1) Il y a 50 ans, jour pour jour, les États-Unis imposaient des sanctions économiques totales à Cuba. Dans votre dernier livre "Etat de siège*", vous revenez sur cette réalité. Pourquoi un tel acharnement?

Il faut savoir que la rhétorique diplomatique visant à justifier l’hostilité étasunienne vis-à-vis de Cuba a fluctué selon les époques. Dans un premier temps, il s’agissait des nationalisations et de leurs indemnisations. Par la suite, Washington a évoqué l’alliance avec l’Union soviétique comme principal obstacle à la normalisation des relations entre les deux pays. Puis, dans les années 1970 et 1980, l’intervention cubaine en Afrique, plus précisément en Angola et en Namibie, pour aider les mouvements de libération nationale à obtenir leur indépendance et pour lutter contre l’Apartheid en Afrique du Sud, a été pointée du doigt pour expliquer le maintien des sanctions économiques. Enfin, depuis l’effondrement de l’Union soviétique, Washington brandit l’argument de la démocratie et des droits de l’homme pour maintenir l’étranglement économique sur la nation cubaine.

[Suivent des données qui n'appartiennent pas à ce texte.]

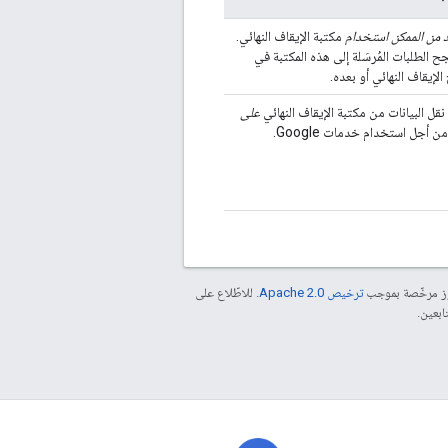
د من الممكن استخدام
مكتبة الإيقاف النهائي.
ح الطلبات المُرسَلة إلى هذه المكتبة في
الإيقاف النهائي أو بعده.
قل البيانات من مكتبة الإيقاف النهائي
على
ن أجل استخدام خدمات Google.
موز مرخّصة بموجب
ترخيص Apache 2.0‏
. للاطّلاع على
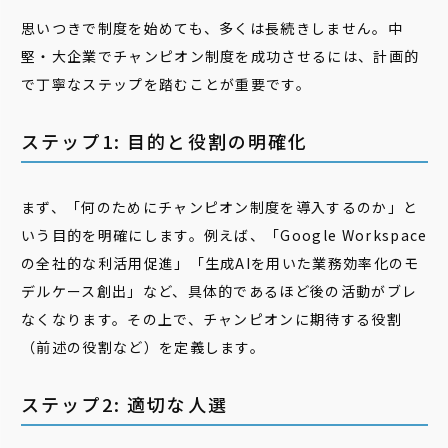
思いつきで制度を始めても、多くは長続きしません。中
堅・大企業でチャンピオン制度を成功させるには、計画的
で丁寧なステップを踏むことが重要です。
ステップ1: 目的と役割の明確化
まず、「何のためにチャンピオン制度を導入するのか」と
いう目的を明確にします。例えば、「Google Workspace
の全社的な利活用促進」「生成AIを用いた業務効率化のモ
デルケース創出」など、具体的であるほど後の活動がブレ
なくなります。その上で、チャンピオンに期待する役割
（前述の役割など）を定義します。
ステップ2: 適切な人選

2) Peut-on mesurer concrètement aujourd'hui les conséquences des sanctions économiques pour le peuple cubain?

Les sanctions économiques constituent le principal obstacle au développement de la nation.
Concrètement, Cuba ne peut rien exporter aux États-Unis et ne peut rien importer de ce pays hormis des matières premières alimentaires depuis 2000, à des conditions drastiques, telles que le paiement à l’avance, dans une autre monnaie que le dollar, sans possibilité de prêt, etc. Cela limite donc énormément les possibilités commerciales de l’île, qui doit se fournir auprès de pays tiers à un coût bien supérieur.
Il faut se souvenir que c’est la première puissance mondiale qui impose des sanctions à Cuba et non un pays comme le Luxembourg. Les Etats-Unis ont toujours constitué le marché naturel de Cuba pour des raisons historiques et géographiques évidentes. En 1959, 73% des exportations cubaines étaient destinées au marché étasunien et que 70% des importations en étaient issues. Pendant trente ans, le commerce avec l’Union soviétique a permis de minorer l’impact, mais depuis 1991, Cuba subit de plein fouet le choc de ces sanctions.
Prenons un exemple : Si demain, les touristes américains étaient autorisés à voyager à Cuba – ils peuvent aller en vacances en Chine, au Vietnam ou en Corée du Nord mais pas à Cuba ! – un million de personnes s’y rendrait la première année et cinq millions au bout de cinq ans ce qui génèrerait des ressources de près de cinq milliards de dollars pour l’économie cubaine pour le secteur touristique, c’est-à-dire près trois fois plus qu’aujourd’hui. Une telle somme améliorerait grandement le niveau de vie à Cuba qui, rappelons-le, malgré les difficultés et vicissitudes quotidiennes, reste le seul pays du Tiers-monde où la malnutrition infantile n’existe pas, selon l’UNICEF.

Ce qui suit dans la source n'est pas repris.